The Heir of Night
- Author: Helen Lowe
- Illustrator: Peter Fitzpatrick
- Cover artist: Gregory Bridges
- Language: English
- Series: The Wall of Night
- Genre: Epic fantasy
- Published: September 28, 2010
- Publisher: EOS Books
- Publication place: New Zealand
- Media type: Print
- Pages: 466 pp
- ISBN: 978-0-0617-3404-5
- OCLC: 526057693
- Dewey Decimal: 823.92
- LC Class: PR9639.4.L69
- Followed by: The Gathering of the Lost

= The Heir of Night =

Book by Helen Lowe

The Heir of Night is an epic fantasy novel written by New Zealand author Helen Lowe. It is the first novel in The Wall of Night series. It was first published on 28 September 2010.

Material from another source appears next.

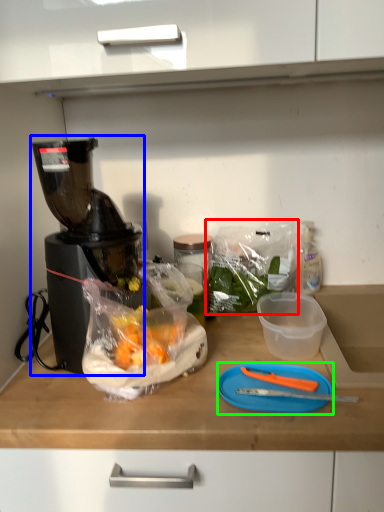 Question: Estimate the real-world distances between objects in this image. Which object is closer to plastic bag (highlighted by a red box), blender (highlighted by a blue box) or cutting board (highlighted by a green box)?

Choices:
 (A) blender
 (B) cutting board

Answer: (B) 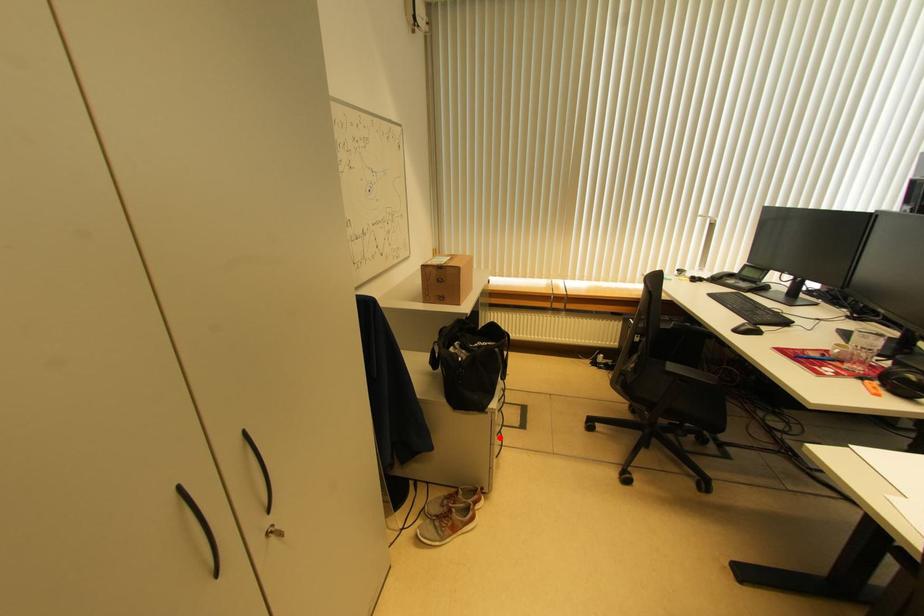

In the novel, Helen Lowe introduces the reader to The House of Night, a warrior House of the Derai Alliance. The House of Night is believed to be the "first and oldest" of all Nine Houses in the Alliance. An ancient prophecy says that if the House of Night falls, then all of the Derai will fall. The house is led by the Earl of Night, the main character, Malian, is the teenage heir to the House of Night. In the world of Haarth, there are nine houses of a race not native to the world of Haarth called the Derai, some are allies, and some are enemies, but all with one common, overarching goal: each of these houses works to defend the Wall of Night, a vast mountain range that separates the Derai from their ancient and mortal enemies, the Swarm of Dark.

==Plot summary==
Malian, the young Heir to the family of Night. She is trained to take over the duty of one day leading her House and Family, their duty is to protect the world from the ancient enemy that lives beyond the Keep of Winds and the vast mountain range known as the Wall of Night. But one night everything changes.

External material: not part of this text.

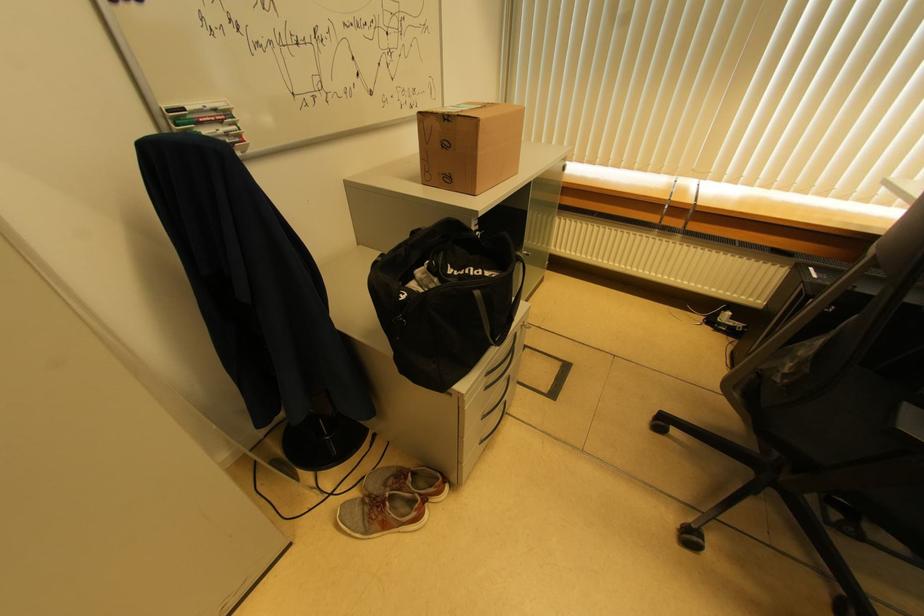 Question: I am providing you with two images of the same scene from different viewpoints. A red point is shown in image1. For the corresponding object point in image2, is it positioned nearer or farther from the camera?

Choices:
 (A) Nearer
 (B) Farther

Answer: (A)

After Malian and Kalan together with a mystical power manages to alert the New Keep of the attack by the Dark Swarm. After a long and hard struggle to drive the Dark Swarm out of the New Keep. The people of the keep, realize that the Heir is missing and assemble a rescue party to seek for her in the old keep. But unbeknown to the Earl of Night a decision is made that Malian must leave the Keep while she comes into her full power. Only then may she be able to defeat this ancient enemy and save the Derai and all of Haarth.

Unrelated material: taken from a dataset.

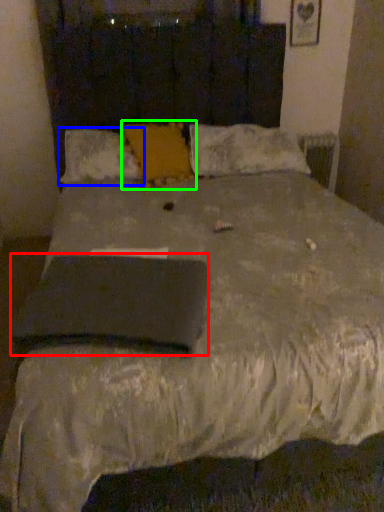 Question: Which object is positioned farthest from pad (highlighted by a red box)? Select from pillow (highlighted by a blue box) and pillow (highlighted by a green box).

Choices:
 (A) pillow
 (B) pillow

Answer: (B)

She leaves the Keep with the young novice priest that she has now befriended, and her Steward Nhairin and two soldiers to protect her. They head out into the world. But they are followed. Someone has let her secret departure to be known. They are pursued into the land of Jaransor a land with an awakening power that does not like the Derai. No one is quite sure if the power that is waking is good, bad or mad but they do not want to find out. The pursuers catch up with them and they find that Nhairin the steward has turned against them, possibly because of a madness caused by the power in the land or maybe by the Dark Swarm themselves. They are helped by the arrival of the two heralds who help them get away from the Darkswarm pursuers. They meet up with a Shaman from the Winter Lands who has creates a snow storm to help them escape from the lands controlled by the Derai and to disappear from the following Darkswarm.